Friday, June 11, 2010

I wasn't expecting to blog this much

But what can I do about it?

My dear friend Jen Alzate (who, by the way, has a pretty cool last name in my opinion) suggested that I read Confessions by St. Augustine about three months ago. Because she's an English major and I think she has a solid grasp of my general opinion of old books (I don't like them) I decided to give it a try and read the thing. I bought it online (accidentally bought the abridged version. I'll see if the library has unabridged versions) and let it collect dust for about three months.

Then I started reading it and I was very surprised to find that I like it. Very surprised because first, it's old, and second, it's one long prayer (the prayer is a mixture of praise of autobiography and random thoughts). I probably wouldn't like it as much if it wasn't a modern english version. But I actually really really like the book.

It's almost like a blog (where else are you gonna get such a random mixture of things?). It's very heartfelt, and that draws me in. I guess I like hearing people talk about themselves. It's different, being old; I have to keep looking at the notes to understand what writers he mentions or what he was talking about at all, really. But the differentness of how he writes, especially, makes me think more.

He praises God in so many ways, sees him at work in everything, and attributes everything good to him, all the while insulting himself. It's almost to the point of ridiculousness, but not quite, because the ridiculousness of it makes me stop and think and realize that God is actually worthy of all that ridiculousness. It's like hearing a nauseatingly cheesy and overdone love song, except not, because there's nothing that could be said of God that could overdo things because God's just that ridiculous.

There's this book that has a title I like. It's called Crazy Love. I skimmed the book and it seems okay. I didn't read it because I'd already seen the ideas in it before. I just really like the title (and the cover). Crazy love.

I s'pose there are a few other reasons Confessions appeals to me. First is that it's a lot of praise, but it's more modern than the Psalms, yet still of really high authority. Another is that I'm used to hearing modern praise, but only in spoken prayer and songs. Prayers are improvised and songs are limited (and have a reputation of being cliche), so I'm not used to seeing any really creative worship.

Last, it's made me want to change my life more.

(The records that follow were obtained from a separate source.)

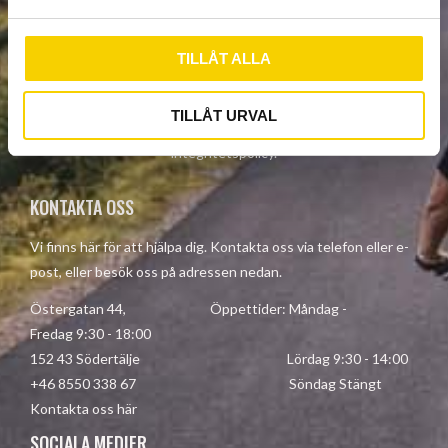
a
l
TILLÅT ALLA
PRENUMERERA
TILLÅT URVAL
Dina personuppgifter behandlas i enlighet med vår
integritetspolicy
.
KONTAKTA OSS
Vi finns här för att hjälpa dig. Kontakta oss via telefon eller e-
post, eller besök oss på adressen nedan.
Östergatan 44, Öppettider: Måndag -
Fredag 9:30 - 18:00
152 43 Södertälje Lördag 9:30 - 14:00
+46 8550 338 67 Söndag Stängt
Kontakta oss här
SOCIALA MEDIER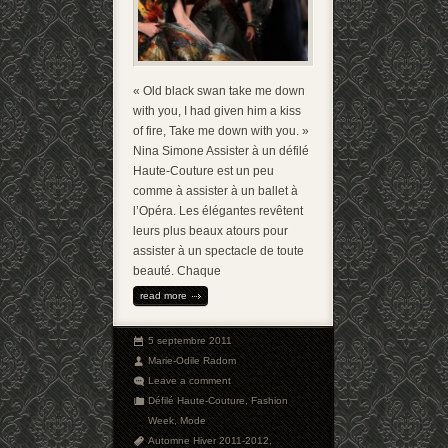
« Old black swan take me down
with you, I had given him a kiss
of fire, Take me down with you. »
Nina Simone Assister à un défilé
Haute-Couture est un peu
comme à assister à un ballet à
l’Opéra. Les élégantes revêtent
leurs plus beaux atours pour
assister à un spectacle de toute
beauté. Chaque
read more
5 septembre 2011
Marie-Odile Radom
Leave a comment
Défilé Haute-Couture
,
Fashion
Week
,
Mode
Automne Hiver 2011-2012
,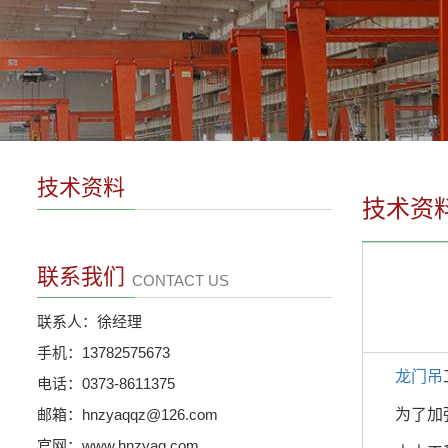
技术资料
技术资
联系我们
CONTACT US
联系人：徐经理
手机：13782575673
龙门吊
电话：0373-8611375
邮箱：hnzyaqqz@126.com
为了加强建
官网：www.hnzyaq.com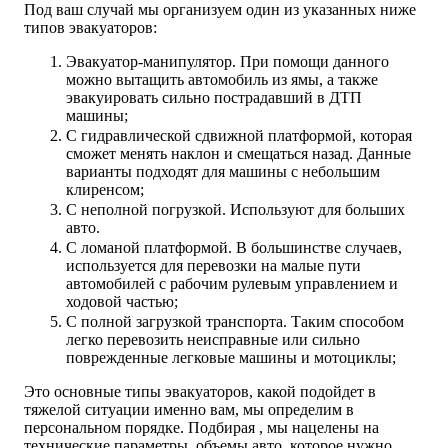
Под ваш случай мы организуем один из указанных ниже
типов эвакуаторов:
Эвакуатор-манипулятор. При помощи данного
можно вытащить автомобиль из ямы, а также
эвакуировать сильно пострадавший в ДТП
машины;
С гидравлической сдвижной платформой, которая
сможет менять наклон и смещаться назад. Данные
варианты подходят для машины с небольшим
клиренсом;
С неполной погрузкой. Используют для больших
авто.
С ломаной платформой. В большинстве случаев,
используется для перевозки на малые пути
автомобилей с рабочим рулевым управлением и
ходовой частью;
С полной загрузкой транспорта. Таким способом
легко перевозить неисправные или сильно
поврежденные легковые машины и мотоциклы;
Это основные типы эвакуаторов, какой подойдет в
тяжелой ситуации именно вам, мы определим в
персональном порядке. Подбирая , мы нацелены на
технические параметры, объемы авто, которое нужно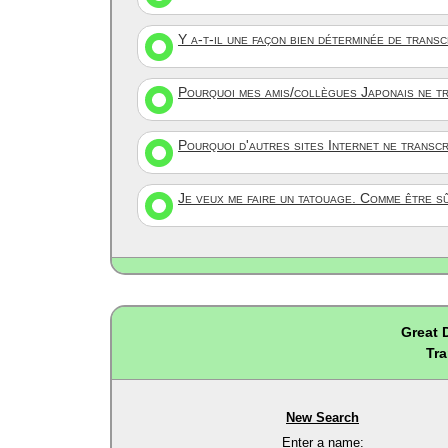
Y a-t-il une façon bien déterminée de trans
Pourquoi mes amis/collègues Japonais ne tr
Pourquoi d'autres sites Internet ne transc
Je veux me faire un tatouage. Comme être s
Great 
Tra
New Search
Enter a name: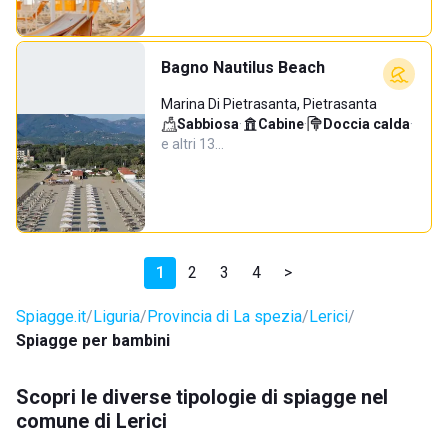
Bagno Nautilus Beach
Marina Di Pietrasanta, Pietrasanta
Sabbiosa
·
Cabine
·
Doccia calda
·
e altri 13…
1
2
3
4
>
Spiagge.it
Liguria
Provincia di La spezia
Lerici
Spiagge per bambini
Scopri le diverse tipologie di spiagge nel
comune di Lerici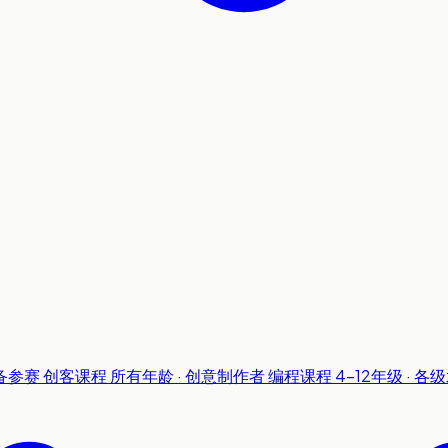
准备参赛
创客课程
所有年龄 · 创意制作者
编程课程
4-12年级 · 各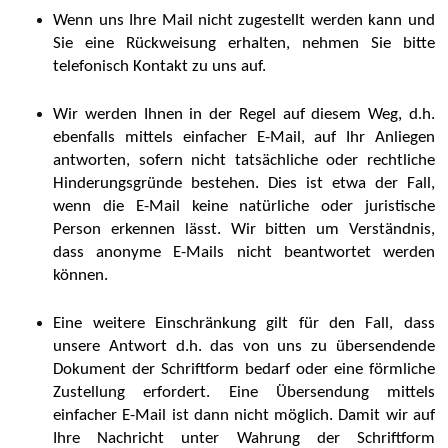
Wenn uns Ihre Mail nicht zugestellt werden kann und
Sie eine Rückweisung erhalten, nehmen Sie bitte
telefonisch Kontakt zu uns auf.
Wir werden Ihnen in der Regel auf diesem Weg, d.h.
ebenfalls mittels einfacher E-Mail, auf Ihr Anliegen
antworten, sofern nicht tatsächliche oder rechtliche
Hinderungsgründe bestehen. Dies ist etwa der Fall,
wenn die E-Mail keine natürliche oder juristische
Person erkennen lässt. Wir bitten um Verständnis,
dass anonyme E-Mails nicht beantwortet werden
können.
Eine weitere Einschränkung gilt für den Fall, dass
unsere Antwort d.h. das von uns zu übersendende
Dokument der Schriftform bedarf oder eine förmliche
Zustellung erfordert. Eine Übersendung mittels
einfacher E-Mail ist dann nicht möglich. Damit wir auf
Ihre Nachricht unter Wahrung der Schriftform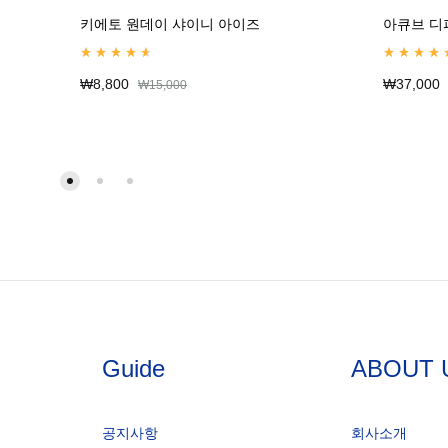
키에토 원데이 샤이니 아이즈
아큐브 디
Rated
4.67
out of 5
Rated
5.00
o
₩
8,800
₩
37,000
₩
15,000
Guide
ABOUT 
공지사항
회사소개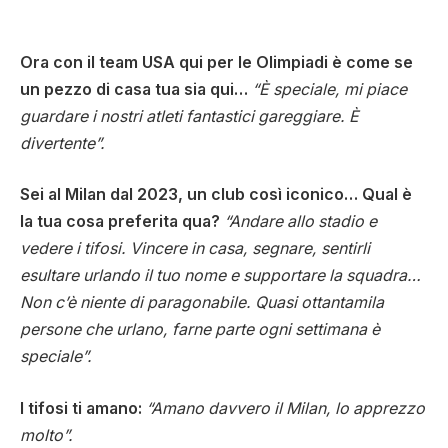
Ora con il team USA qui per le Olimpiadi è come se
un pezzo di casa tua sia qui…
“È speciale, mi piace
guardare i nostri atleti fantastici gareggiare. È
divertente”.
Sei al Milan dal 2023, un club così iconico… Qual è
la tua cosa preferita qua?
“Andare allo stadio e
vedere i tifosi. Vincere in casa, segnare, sentirli
esultare urlando il tuo nome e supportare la squadra…
Non c’è niente di paragonabile. Quasi ottantamila
persone che urlano, farne parte ogni settimana è
speciale”.
I tifosi ti amano:
“Amano davvero il Milan, lo apprezzo
molto”.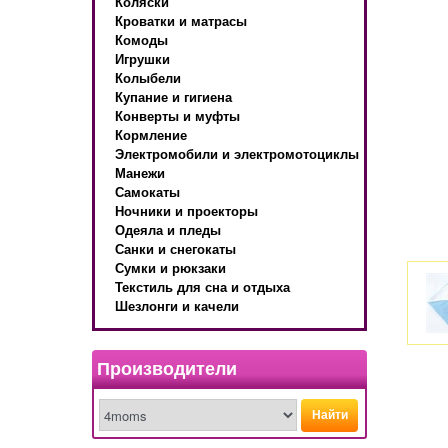
Коляски
Кроватки и матрасы
Комоды
Игрушки
Колыбели
Купание и гигиена
Конверты и муфты
Кормление
Электромобили и электромотоциклы
Манежи
Самокаты
Ночники и проекторы
Одеяла и пледы
Санки и снегокаты
Сумки и рюкзаки
Текстиль для сна и отдыха
Шезлонги и качели
Производители
Найти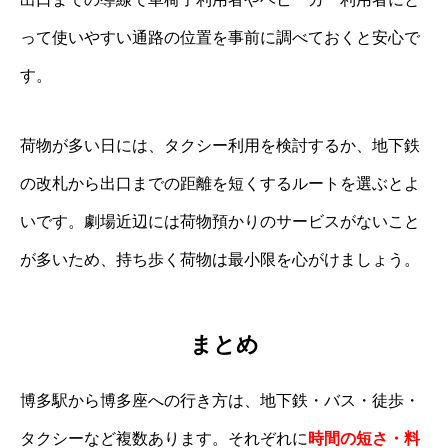
って使いやすい通路の位置を事前に調べておくと安心で
す。
荷物が多い日には、タクシー利用を検討するか、地下鉄
の改札から出口までの距離を短くするルートを選ぶとよ
いです。劇場近辺には荷物預かりのサービスがないこと
が多いため、持ち歩く荷物は最小限を心がけましょう。
まとめ
博多駅から博多座への行き方は、地下鉄・バス・徒歩・
タクシーなど複数あります。それぞれに
時間の短さ・料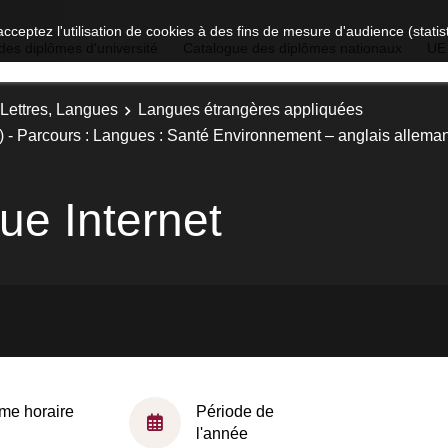
acceptez l'utilisation de cookies à des fins de mesure d'audience (stat
des diplômes d'université
Catalogue des diplômes nationaux
UE
 Lettres, Langues
Langues étrangères appliquées
 - Parcours : Langues : Santé Environnement – anglais allema
ue Internet
me horaire
Période de
l'année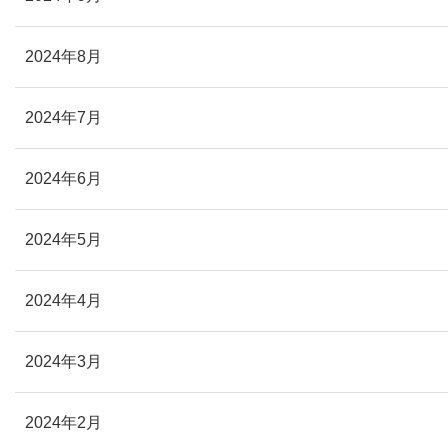
2024年8月
2024年7月
2024年6月
2024年5月
2024年4月
2024年3月
2024年2月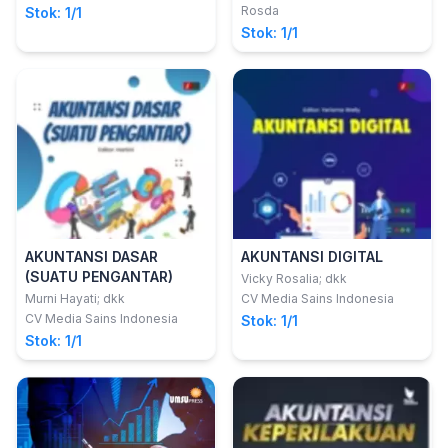
Daulay, SE., M, Si; Ella Zefriani
Dasar Akuntansi
Rosda
Stok: 1/1
Lisna Nasution, SE., M.Si;
Stok: 1/1
Windari, SE., MA
AKUNTANSI DASAR
AKUNTANSI DIGITAL
(SUATU PENGANTAR)
Vicky Rosalia; dkk
Murni Hayati; dkk
CV Media Sains Indonesia
CV Media Sains Indonesia
Stok: 1/1
Stok: 1/1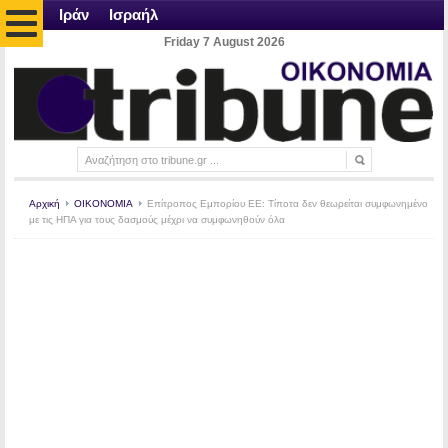
Ιράν
Ισραήλ
Friday 7 August 2026
Αρχική
ΟΙΚΟΝΟΜΙΑ
Επίτροπος Εμπορίου ΕΕ: Τίποτα δεν θεωρείται συμφωνημένο
με τις ΗΠΑ για τους δασμούς μέχρι να συμφωνηθούν όλα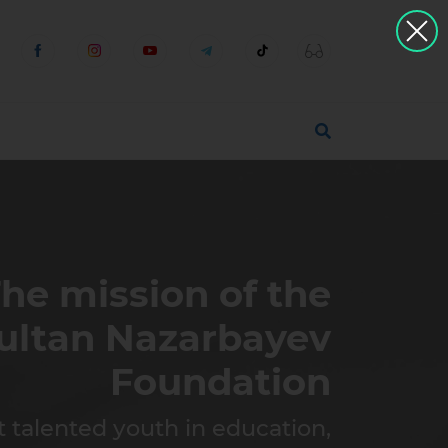
u
he mission of the
ultan Nazarbayev
Foundation
t talented youth in education,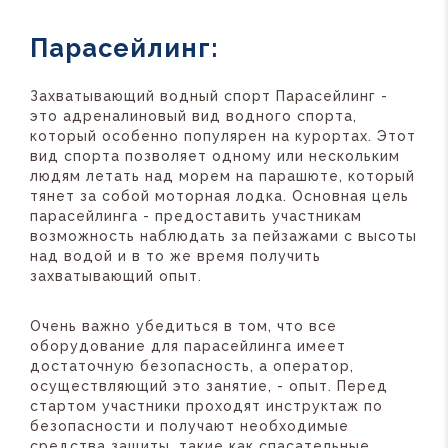
Парасейлинг:
Захватывающий водный спорт Парасейлинг -
это адреналиновый вид водного спорта,
который особенно популярен на курортах. Этот
вид спорта позволяет одному или нескольким
людям летать над морем на парашюте, который
тянет за собой моторная лодка. Основная цель
парасейлинга - предоставить участникам
возможность наблюдать за пейзажами с высоты
над водой и в то же время получить
захватывающий опыт.
Очень важно убедиться в том, что все
оборудование для парасейлинга имеет
достаточную безопасность, а оператор,
осуществляющий это занятие, - опыт. Перед
стартом участники проходят инструктаж по
безопасности и получают необходимые
средства защиты, такие как спасательные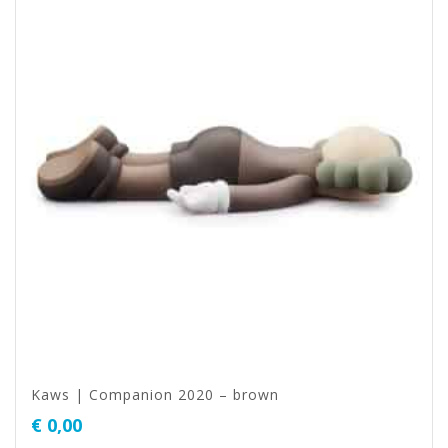
Kaws | Companion 2020 – brown
€
0,00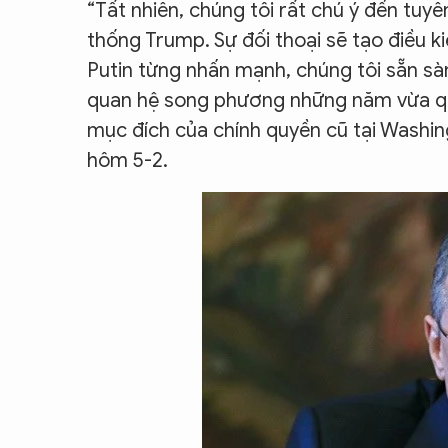
“Tất nhiên, chúng tôi rất chú ý đến tuy
CON ĐƯỜNG KHỞI NGHIỆP
thống Trump. Sự đối thoại sẽ tạo điều k
Putin từng nhấn mạnh, chúng tôi sẵn sàn
quan hệ song phương những năm vừa qu
mục đích của chính quyền cũ tại Washingt
hôm 5-2.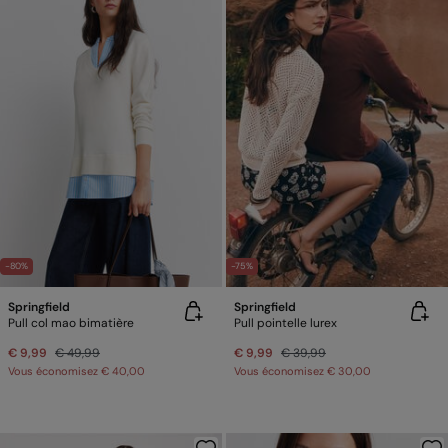
-80%
-75%
Springfield
Springfield
Pull col mao bimatière
Pull pointelle lurex
€ 9,99
€ 49,99
€ 9,99
€ 39,99
Vous économisez
€ 40,00
Vous économisez
€ 30,00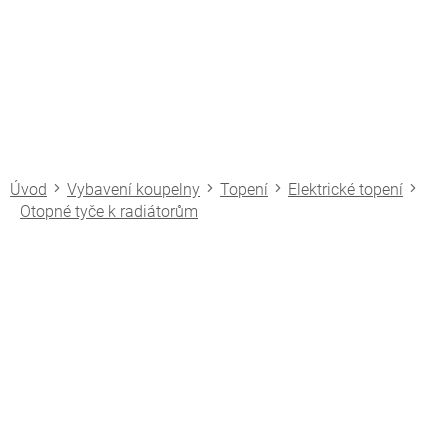
Přejít
na
obsah
Vybavení koupelny
Topení
Elektrické topení
Otopné tyče k radiátorům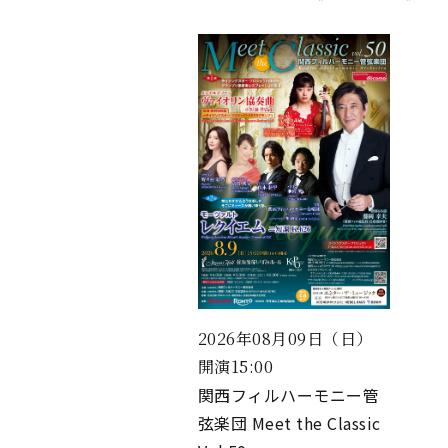
2026年08月09日（日）
開演15:00
関西フィルハーモニー管
弦楽団 Meet the Classic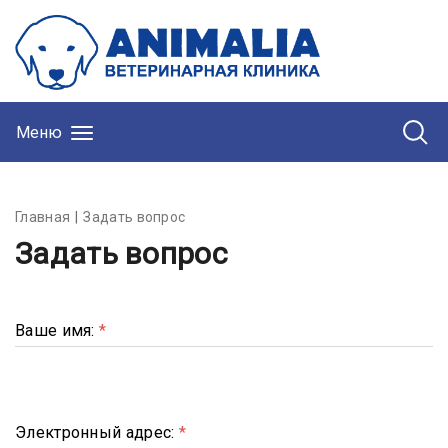
Меню
Главная
Задать вопрос
Задать вопрос
Ваше имя:
*
Электронный адрес:
*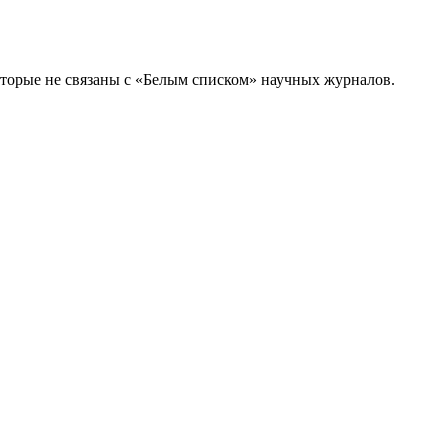
торые не связаны с «Белым списком» научных журналов.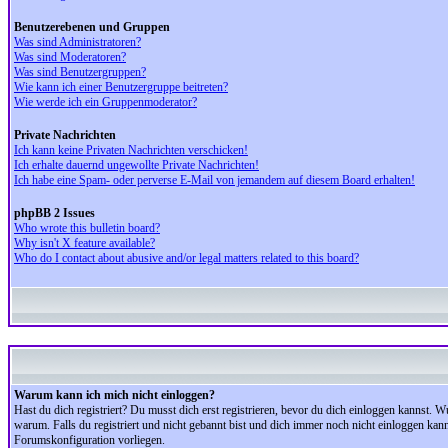
Benutzerebenen und Gruppen
Was sind Administratoren?
Was sind Moderatoren?
Was sind Benutzergruppen?
Wie kann ich einer Benutzergruppe beitreten?
Wie werde ich ein Gruppenmoderator?
Private Nachrichten
Ich kann keine Privaten Nachrichten verschicken!
Ich erhalte dauernd ungewollte Private Nachrichten!
Ich habe eine Spam- oder perverse E-Mail von jemandem auf diesem Board erhalten!
phpBB 2 Issues
Who wrote this bulletin board?
Why isn't X feature available?
Who do I contact about abusive and/or legal matters related to this board?
Warum kann ich mich nicht einloggen?
Hast du dich registriert? Du musst dich erst registrieren, bevor du dich einloggen kannst.
warum. Falls du registriert und nicht gebannt bist und dich immer noch nicht einloggen kan
Forumskonfiguration vorliegen.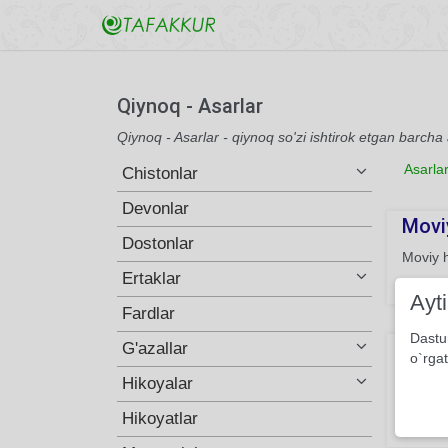
Qiynoq - Asarlar
Qiynoq - Asarlar - qiynoq so'zi ishtirok etgan barcha
Asarla
Chistonlar
Devonlar
Moviy
Dostonlar
Moviy 
Ertaklar
117
Ayt
Fardlar
Dastu
Qo'ya
G'azallar
o`rgat
Shamol 
Hikoyalar
ishingi
Hikoyatlar
141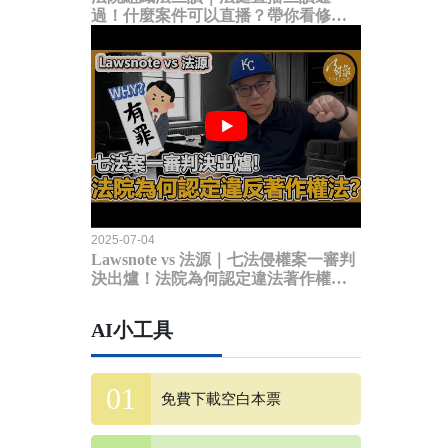
過！什麼案件可以直播？帶你看修法
內容
2025-07-04
Lawsnote vs 法源｜七法侵權案一審判
決出爐！法院為何認定違法著作權
法？
AI小工具
免費下載空白本票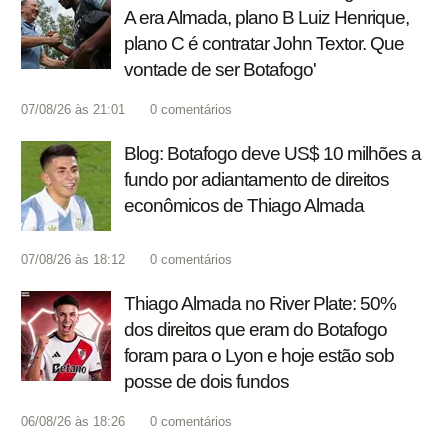
A era Almada, plano B Luiz Henrique,
plano C é contratar John Textor. Que
vontade de ser Botafogo'
07/08/26 às 21:01
0
comentários
Blog: Botafogo deve US$ 10 milhões a
fundo por adiantamento de direitos
econômicos de Thiago Almada
07/08/26 às 18:12
0
comentários
Thiago Almada no River Plate: 50%
dos direitos que eram do Botafogo
foram para o Lyon e hoje estão sob
posse de dois fundos
06/08/26 às 18:26
0
comentários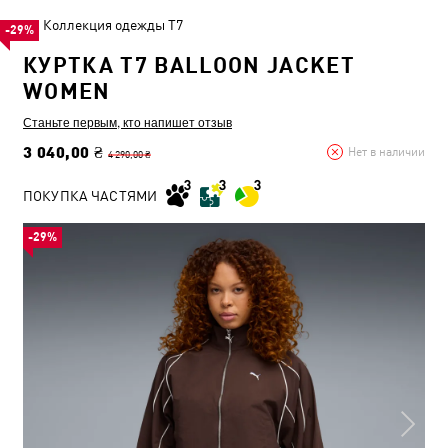
Коллекция одежды T7
-29%
КУРТКА T7 BALLOON JACKET
WOMEN
Станьте первым, кто напишет отзыв
3 040,00 ₴
Нет в наличии
4 290,00 ₴
ПОКУПКА ЧАСТЯМИ
-29%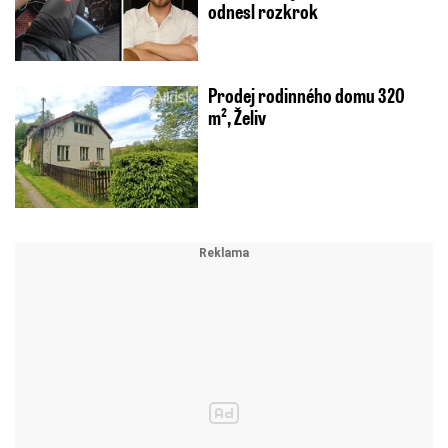
odnesl rozkrok
Prodej rodinného domu 320
m², Želiv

For a little while I've talked about discipline but I haven't been able to get myself to do it. What can I say? Indulgence is easy. But more and more clearly I've been seeing that there are only two ways for me to live: First, for my own comfort and entertainment, the default that everybody turns to. And second, as if God was really alive and his love was really that crazy. I can't go on playing flash games and reading manga and eating what I want whenever I want and not getting exercise and trying not to look at porn and failing.

It's easy to talk about God and want the good things, the community and worship and joy. It's hard to change these habits that're so deeply ingrained. Reading Augustine and how madly obsessed he was whetted my appetite for God, so I'm gonna try to chase him down with all I've got, now.

Confessions also inspired me to write. It's not just that I feel inspired, though. You could say it's the missing piece I've been looking for. Y'see, whenever I fast or ignore my sexual appetite for a little while, my body goes a little haywire. I can't sleep, can't concentrate well enough to read, can't sit still long enough to pray, and don't have enough energy to exercise (when I'm fasting). I always hated the feeling, and I could never figure out what to do with myself but let the time slip away. But writing comes easy to me, and I think it'll be good for me too.

Greg Jao said something interesting at Basileia. He said that finding a spouse will never fulfill your emotional needs. Eating will never fill you up completely. Our earthly needs only point toward an even more important need for God.